控室を出る前、アストラは一度だけ闘技場の方向を振り返る。
もう、火は残っていない。
だが――あの熱量は、確かに記憶に刻まれていた。
「……悪くないっすね」
そう呟いて、今度こそ歩き出した。
◆
序列戦終了から、しばらくして。
第六位の所在が確認できないという報告が、正式に上がった。
体調不良による延期。
そう処理されていたはずの名前が、点呼名簿から消えていない。
それが、最初の違和感だった。
「まだ戻ってない?」
「ええ。寮にも戻っていませんし、今も連絡が取れていません」
(……連絡がつかないだと?)
演習場からの帰り道、ライゼルは教員たちの会話に聞き耳を立てていた。
上位ランカーの、所在不明。
そんなことが現実に起きれば、学院のセキュリティに対する重大な失態だ。
学院の最高峰の警備水準を考えれば、起きるはずもない事件だろう。
ただ、ライゼルには一つ、どうしても引っかかることがあった。
(第六位は、俺と同じ“王族”だ。連絡がつかないことなんて、許されるのか……?)
序列第六位、ロイ・アーデルハイド。
アーデルハイド公国の皇子であり、精霊使いとしても優秀な王族だ。
今年の新入生は化け物揃いのため六位に甘んじているが、年度が違えばTOP3も狙える逸材だ。

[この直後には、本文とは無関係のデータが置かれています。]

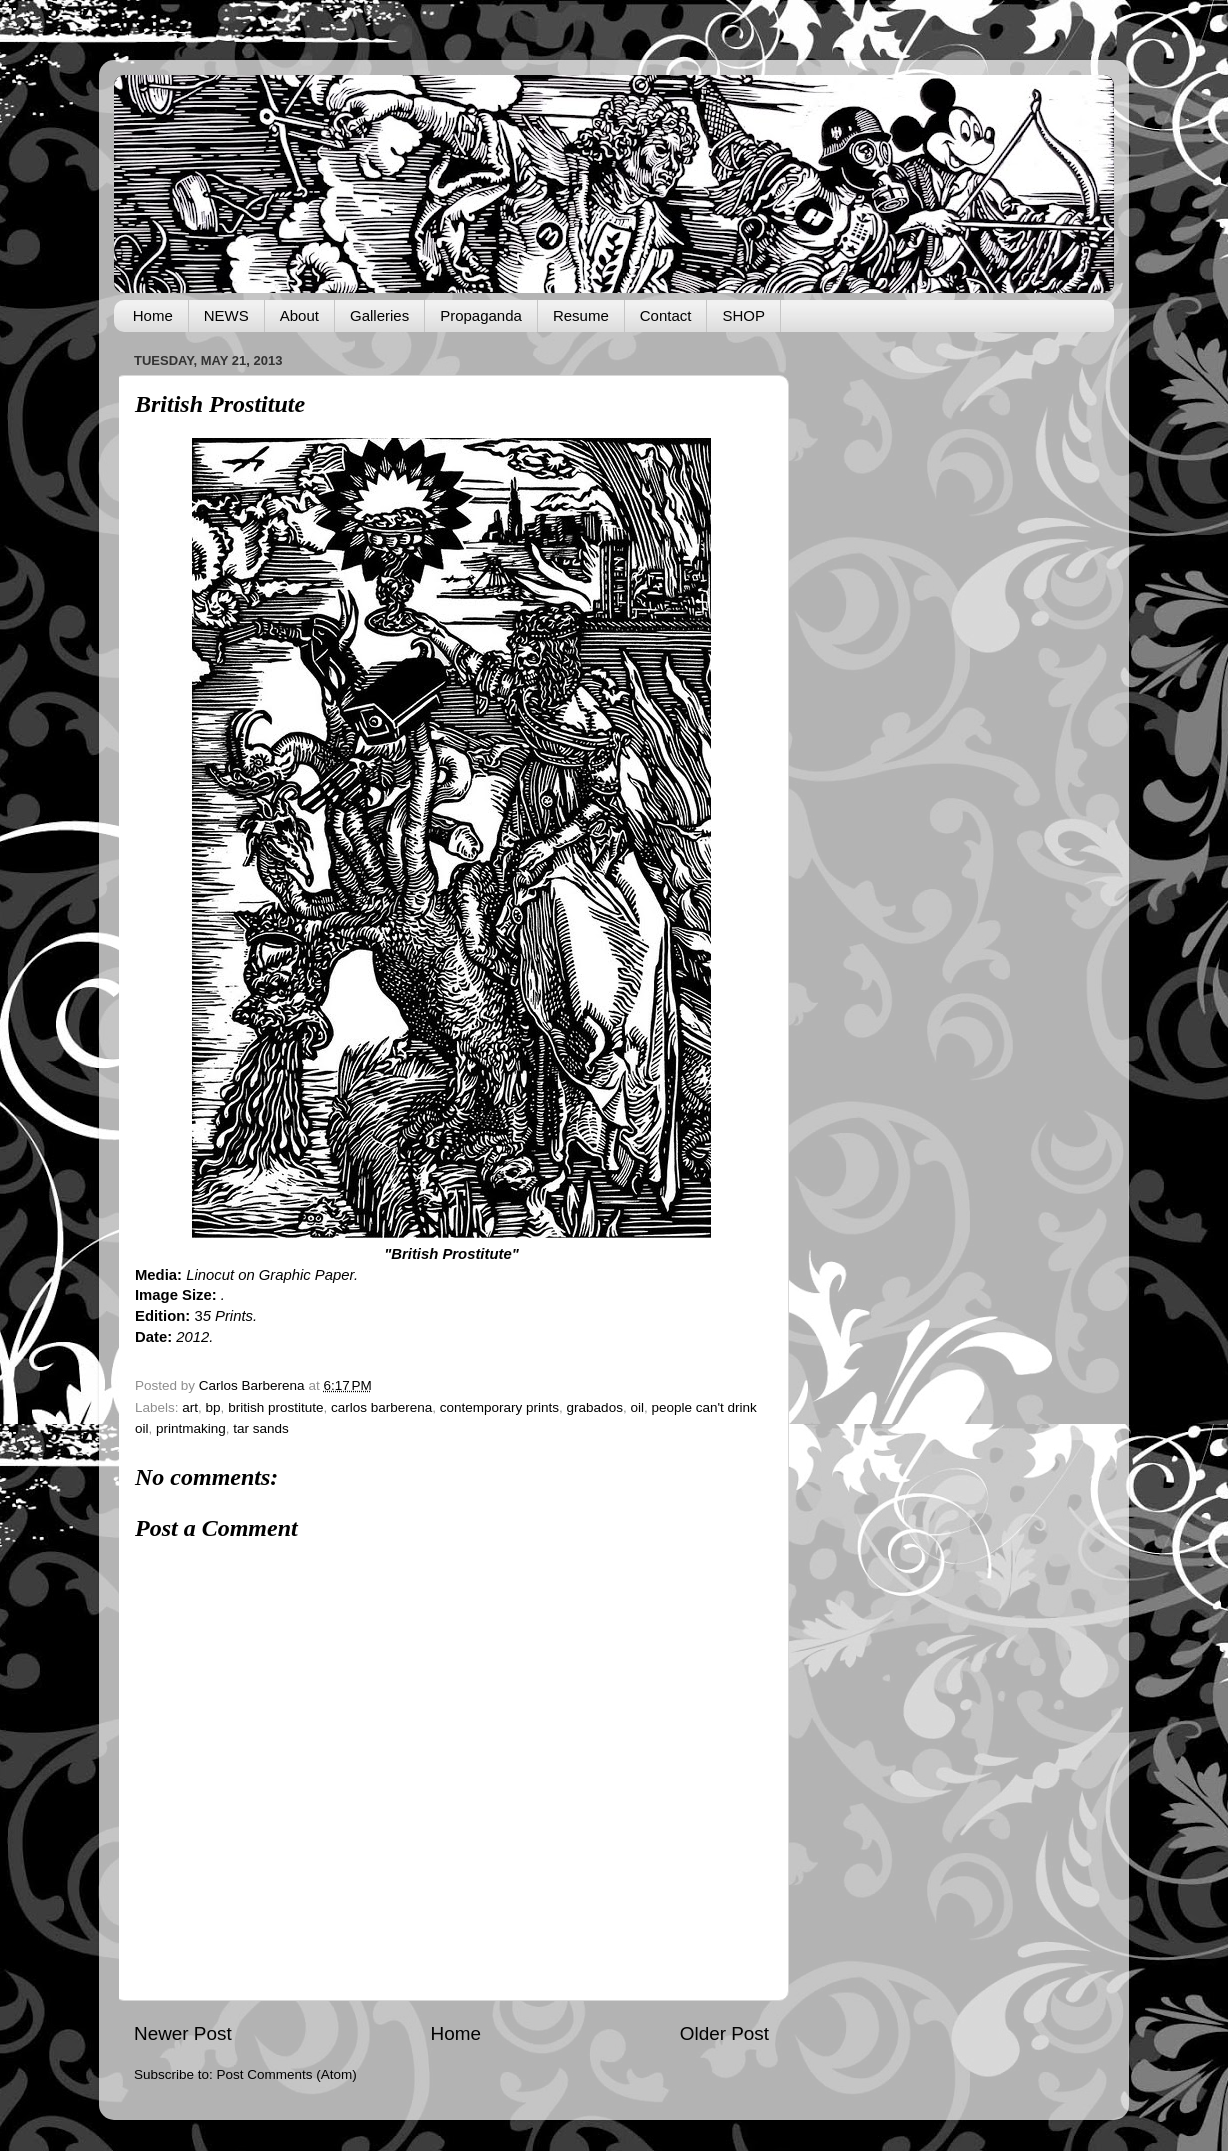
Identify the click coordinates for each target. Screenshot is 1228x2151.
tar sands (261, 1428)
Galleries (379, 315)
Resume (581, 315)
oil (637, 1407)
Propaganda (481, 315)
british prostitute (275, 1407)
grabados (595, 1407)
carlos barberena (381, 1407)
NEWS (226, 315)
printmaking (191, 1428)
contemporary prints (499, 1407)
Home (153, 315)
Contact (666, 315)
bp (213, 1407)
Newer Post (183, 2033)
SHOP (743, 315)
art (190, 1407)
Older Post (724, 2033)
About (299, 315)
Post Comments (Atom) (287, 2074)
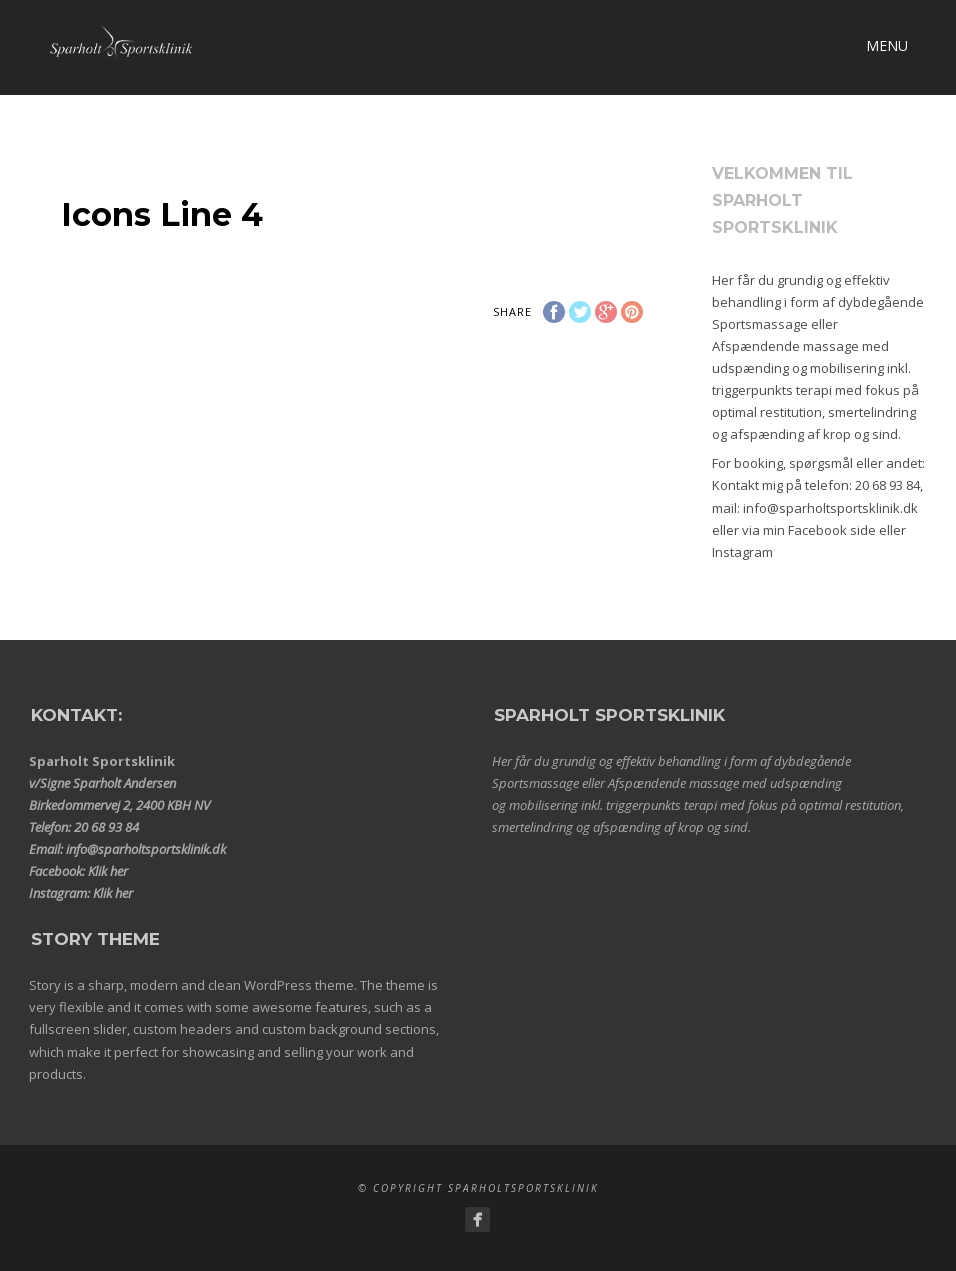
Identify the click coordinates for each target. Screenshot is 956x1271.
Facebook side (832, 530)
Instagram (742, 552)
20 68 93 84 (887, 485)
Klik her (108, 871)
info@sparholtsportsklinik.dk (830, 508)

そして何より、王族としての責務とプライドを持っている。
(アイツがバックれるとも思えねぇしな)
決して仲が良いわけではなかったが、ライゼルからしてみれば、演習や授業などで顔を合わせる「同類のよしみ」程度はあった。
「……少し、探るか」
ライゼルは自身の雷精霊、【雷帝・ヴォルティノーグ】に対して指示を出し、魔力波による情報収集を始める。
……嫌な予感がする。
ただ、それよりも事態の収束に動くべきだと、王族としての勘が告げていた。
◆
雷精霊が、淡く瞬いた。
派手な雷鳴はない。
雷帝・ヴォルティノーグは、本来は殲滅に特化した精霊だが、その高密度の雷波は広域探知にも応用できる。
学院中に張り巡らされた結界網。
通路、寮、医務室、管理棟。
それらに触れた“電位の揺らぎ”を、精密に拾い上げる。
「……医務室、反応なし。寮も……不自然だな」
ロイの魔力反応は、ない。
遮断された痕跡も、隠蔽された形跡も見当たらない。
――最初から、いなかったかのように。
ライゼルは、足を止めた。
背筋に冷たいものが走る。
(……消え方が、綺麗すぎる)
失踪にしては痕跡がない。
事故にしては報告が遅い。
そして何より――王族の一人が、無断で行方不明になること自体が異常だ。
護衛は? 連絡網は? 最低限の所在確認は?
どれも、機能していない。まるで、誰かが意図的にスイッチを切ったかのように。
「……教員側も、まだ全体には出してないな」
これは隠蔽ではない。判断待ちだ。
問題の大きさを測りかねている。
もし本当に事件なら、学院だけでは抱えきれない。
学院内から国家へ。波紋は、確実に広がる。
だからこそ――今はまだ、“所在不明”という言葉に留めている。
「……ったく」
ライゼルは、低く息を吐いた。
面倒事は嫌いだ。
アリスたちを見て痛感した自分の未熟さに向き合うだけで精一杯だ。深入りする性格でもない。
だが。
(アイツが、黙って消えるわけがない)
ロイは真面目だ。融通は利かないが、責任感だけは人一倍ある。
序列戦を延期するほどの体調不良なら、それこそ這ってでも連絡を入れるはずだ。
それが、ない。
雷帝が、微かに震えた。
――反応。
ほんの一瞬。
学院外縁部、立ち入り制限区域付近で、異質な魔力の残滓。
弱く、薄い。だが、確かに“学院のデータベースにない魔力”。
「……外か」
ライゼルは、視線を上げる。
空は、すでに夕暮れに染まり始めていた。
序列戦の熱気が冷め、学院が日常へ戻ろうとする時間帯。
その裏で、一人分の“空白”だけが、静かに広がっている。
「……深入りするつもりはないが」
誰に向けた言葉でもなく、呟く。
王族である以上、見過ごすという選択肢はない。
まして――同じ立場にいる者が消えたのなら。
「行くぞ、ヴォルティノーグ」
雷精霊が、静かに応じた。
派手な雷光は、まだ落ちない。
だが。
この時点で、ライゼルはもう――事件の“当事者”になっていた。